Additional reading from www.astronomynotes.com
- Distances – Inverse square law
Perhaps the easiest measurement to make of a star is its apparent brightness. I am purposely being careful about my choice of words. When I say apparent brightness, I mean how bright the star appears to a detector here on Earth. The luminosity of a star, on the other hand, is the amount of light it emits from its surface. The difference between luminosity and apparent brightness depends on distance. Another way to look at these quantities is that the luminosity is an intrinsic property of the star, which means that everyone who has some means of measuring the luminosity of a star should find the same value. However, apparent brightness is not an intrinsic property of the star; it depends on your location. So, everyone will measure a different apparent brightness for the same star if they are all different distances away from that star.
Watching: The difference in the brightness of two stars with the same surface
For an analogy with which you are familiar, consider again the headlights of a car. When the car is far away, even if its high beams are on, the lights will not appear too bright. However, when the car passes you within 10 feet, its lights may appear blindingly bright. To think of this another way, given two light sources with the same luminosity, the closer light source will appear brighter. However, not all light bulbs are the same luminosity. If you put an automobile headlight 10 feet away and a flashlight 10 feet away, the flashlight will appear fainter because its luminosity is smaller.
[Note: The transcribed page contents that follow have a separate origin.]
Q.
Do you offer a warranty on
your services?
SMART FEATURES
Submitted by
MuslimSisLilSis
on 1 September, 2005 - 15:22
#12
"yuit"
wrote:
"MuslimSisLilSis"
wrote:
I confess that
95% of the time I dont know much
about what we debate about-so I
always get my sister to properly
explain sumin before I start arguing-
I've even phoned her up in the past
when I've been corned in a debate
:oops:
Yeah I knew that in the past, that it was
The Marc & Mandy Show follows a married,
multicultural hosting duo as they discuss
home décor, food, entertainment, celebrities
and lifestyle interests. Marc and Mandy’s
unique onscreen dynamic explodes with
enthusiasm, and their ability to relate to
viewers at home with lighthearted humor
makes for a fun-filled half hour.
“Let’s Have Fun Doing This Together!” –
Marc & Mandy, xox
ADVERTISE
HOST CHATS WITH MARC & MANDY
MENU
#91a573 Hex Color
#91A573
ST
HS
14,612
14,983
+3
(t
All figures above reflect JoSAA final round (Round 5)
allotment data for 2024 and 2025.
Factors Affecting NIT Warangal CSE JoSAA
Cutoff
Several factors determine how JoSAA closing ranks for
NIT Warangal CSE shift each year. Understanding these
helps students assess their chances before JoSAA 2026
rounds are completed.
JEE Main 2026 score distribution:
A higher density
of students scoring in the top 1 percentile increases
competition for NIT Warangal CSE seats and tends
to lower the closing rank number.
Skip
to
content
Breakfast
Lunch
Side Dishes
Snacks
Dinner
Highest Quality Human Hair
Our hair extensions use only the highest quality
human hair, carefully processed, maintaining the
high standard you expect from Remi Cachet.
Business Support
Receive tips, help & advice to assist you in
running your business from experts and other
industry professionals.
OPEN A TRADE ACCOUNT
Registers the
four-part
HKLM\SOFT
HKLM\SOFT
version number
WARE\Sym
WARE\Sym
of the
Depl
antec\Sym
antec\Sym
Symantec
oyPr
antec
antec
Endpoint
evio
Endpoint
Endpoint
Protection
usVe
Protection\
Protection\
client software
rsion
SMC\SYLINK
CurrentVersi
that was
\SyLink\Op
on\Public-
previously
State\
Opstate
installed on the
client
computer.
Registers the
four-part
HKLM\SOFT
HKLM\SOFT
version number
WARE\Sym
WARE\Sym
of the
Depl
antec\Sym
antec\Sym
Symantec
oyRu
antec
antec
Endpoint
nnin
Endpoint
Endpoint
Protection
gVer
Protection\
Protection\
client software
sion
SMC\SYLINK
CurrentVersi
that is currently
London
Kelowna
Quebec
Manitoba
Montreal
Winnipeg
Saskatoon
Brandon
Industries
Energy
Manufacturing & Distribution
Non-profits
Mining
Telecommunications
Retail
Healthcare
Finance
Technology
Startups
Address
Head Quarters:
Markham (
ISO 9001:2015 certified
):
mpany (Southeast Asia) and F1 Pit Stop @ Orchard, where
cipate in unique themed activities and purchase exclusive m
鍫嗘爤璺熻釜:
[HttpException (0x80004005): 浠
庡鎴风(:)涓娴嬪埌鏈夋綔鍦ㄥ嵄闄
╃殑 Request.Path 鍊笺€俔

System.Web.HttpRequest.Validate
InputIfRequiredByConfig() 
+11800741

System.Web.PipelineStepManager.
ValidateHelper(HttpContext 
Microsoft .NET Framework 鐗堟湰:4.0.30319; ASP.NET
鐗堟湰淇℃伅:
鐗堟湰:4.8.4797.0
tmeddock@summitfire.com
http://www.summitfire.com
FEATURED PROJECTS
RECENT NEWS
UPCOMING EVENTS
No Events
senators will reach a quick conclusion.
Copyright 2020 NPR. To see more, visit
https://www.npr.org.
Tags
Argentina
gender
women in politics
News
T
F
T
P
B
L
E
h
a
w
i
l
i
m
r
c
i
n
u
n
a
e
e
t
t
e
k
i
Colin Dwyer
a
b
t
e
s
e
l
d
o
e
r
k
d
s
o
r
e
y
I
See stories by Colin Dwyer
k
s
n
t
Stars have a wide range of apparent brightness measured here on Earth. The variation in their brightness is caused by both variations in their luminosity and variations in their distance. An intrinsically faint, nearby star can appear to be just as bright to us on Earth as an intrinsically luminous, distant star. There is a mathematical relationship that relates these three quantities-apparent brightness, luminosity, and distance for all light sources, including stars.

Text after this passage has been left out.